Around this time last year, Health and Human Services (HHS) Secretary Kathleen Sebelius came under fire for making a series of calls to private companies and a foundation requesting support for Enroll America, a non-profit organization dedicated to boosting enrollment in health coverage under the Affordable Care Act.
The calls were questionable because Sebelius was reportedly calling companies that HHS regulated, and because Enroll America is run by a former Obama administration campaign staffer and HHS political appointee.
The Government Accountability Office (GAO) investigated the incident and released its report to the public yesterday. The report doesn't attempt to judge the legality of the HHS secretary's actions, but focuses instead on establishing the facts of the matter.
Here's the short version: Between January and April 2013, Sebelius called five outside groups and requested that they provide either financial or technical assistance to Enroll America. In the months following the calls, one of those groups, the Robert Wood Johnson Foundation (RWJF), gave Enroll America two grants totaling $13 million.
Sebelius wasn't the only government official who spoke with RWJF about supporting Enroll America.
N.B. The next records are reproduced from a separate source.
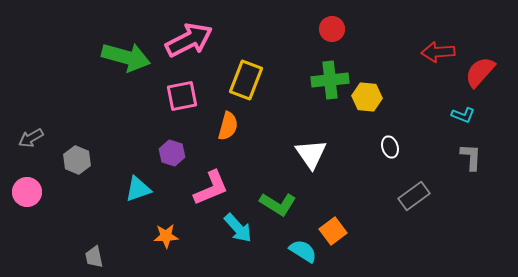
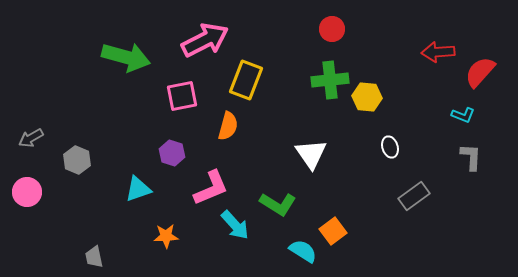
pink arrow: moved 16 px right
cyan arrow: moved 3 px left, 3 px up
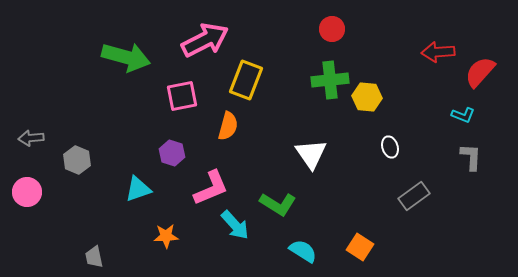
gray arrow: rotated 25 degrees clockwise
orange square: moved 27 px right, 16 px down; rotated 20 degrees counterclockwise
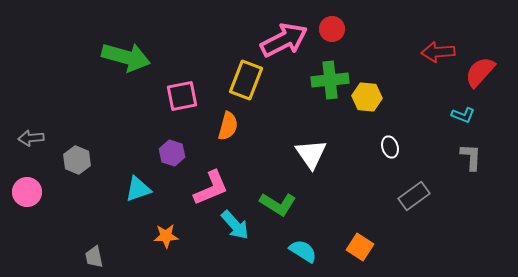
pink arrow: moved 79 px right
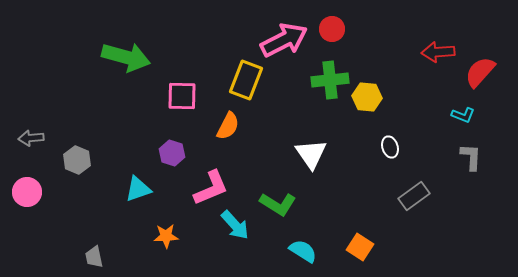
pink square: rotated 12 degrees clockwise
orange semicircle: rotated 12 degrees clockwise
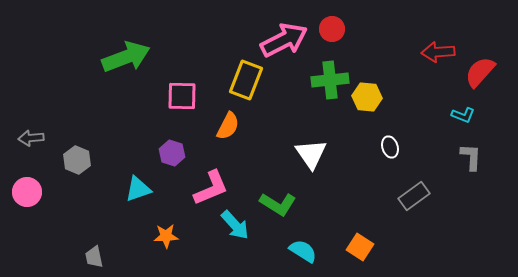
green arrow: rotated 36 degrees counterclockwise
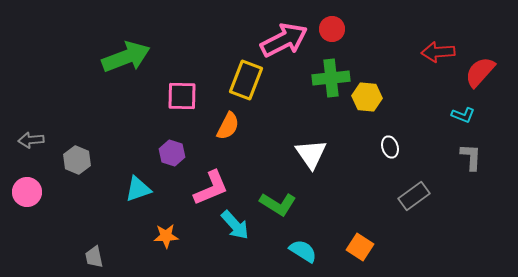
green cross: moved 1 px right, 2 px up
gray arrow: moved 2 px down
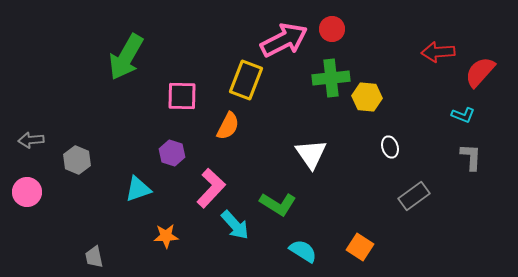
green arrow: rotated 141 degrees clockwise
pink L-shape: rotated 24 degrees counterclockwise
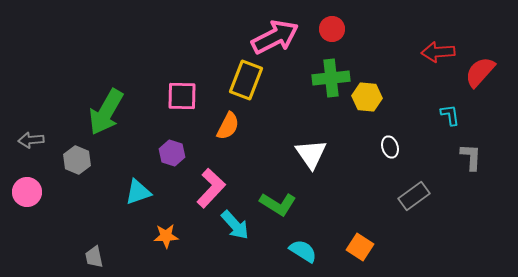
pink arrow: moved 9 px left, 3 px up
green arrow: moved 20 px left, 55 px down
cyan L-shape: moved 13 px left; rotated 120 degrees counterclockwise
cyan triangle: moved 3 px down
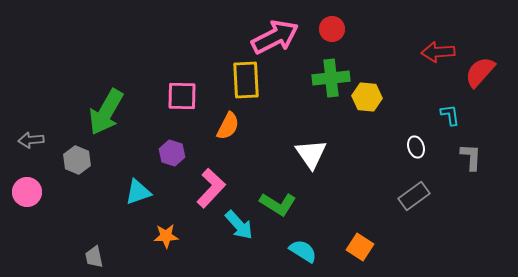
yellow rectangle: rotated 24 degrees counterclockwise
white ellipse: moved 26 px right
cyan arrow: moved 4 px right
The former White House deputy assistant to the president for health policy—Jeanne Lambrew, who is identified in the report only by her title—also spoke with the foundation about the need to raise $30 million to finance outreach efforts surrounding the health care law. Lawbrew didn't name a specific amount. But she "indicated a hope that RWJF would provide a significant financial contribution to support such efforts."
Basically, the administration asked, and then, some time later, RWJF gave.
Was there a relationship between the request and the funding? The foundation claims there wasn't. An RWJF representative who spoke to the GAO said that the "two grants were not made in response to the Secretary's call." The foundation representative also noted that RWJF had supported the creation of Enroll America, and, prior to the call from Sebelius, provided an early grant for the group's strategic planning.
Fair enough, I suppose: RWJF, a foundation that supports lots of work in the health policy realm, had an existing relationship with Enroll America, and it's certainly plausible that they might have donated anyway.
What the report really underscores, though, is how closely linked the Obama administration is with Enroll America. The GAO looked into whether HHS was aware that RWJF had donated following the call from Sebelius, and HHS responded that while there was no official tracking, staffers had heard about the donation. How did they find out? From Enroll America, which told GAO that "they had an ongoing relationship with HHS and likely discussed which organizations had decided to contribute."
So Enroll America is an organization run by a former HHS and Obama campaign staffer, dedicated to boosting participation in the Obama administration's most prominent legislative achievement, and which meets with senior White House officials and maintains an ongoing relationship with a key administration agency. It's no wonder the cabinet-level head of this agency makes fundraising calls in support of this organization. It's practically an arm of the administration.
Is this arrangement uncommon? Perhaps in some of the particulars, but in general, no, it's not entirely unusual for administrations to work closely with friendly outside groups. But it's rare to see the inner workings detailed so clearly.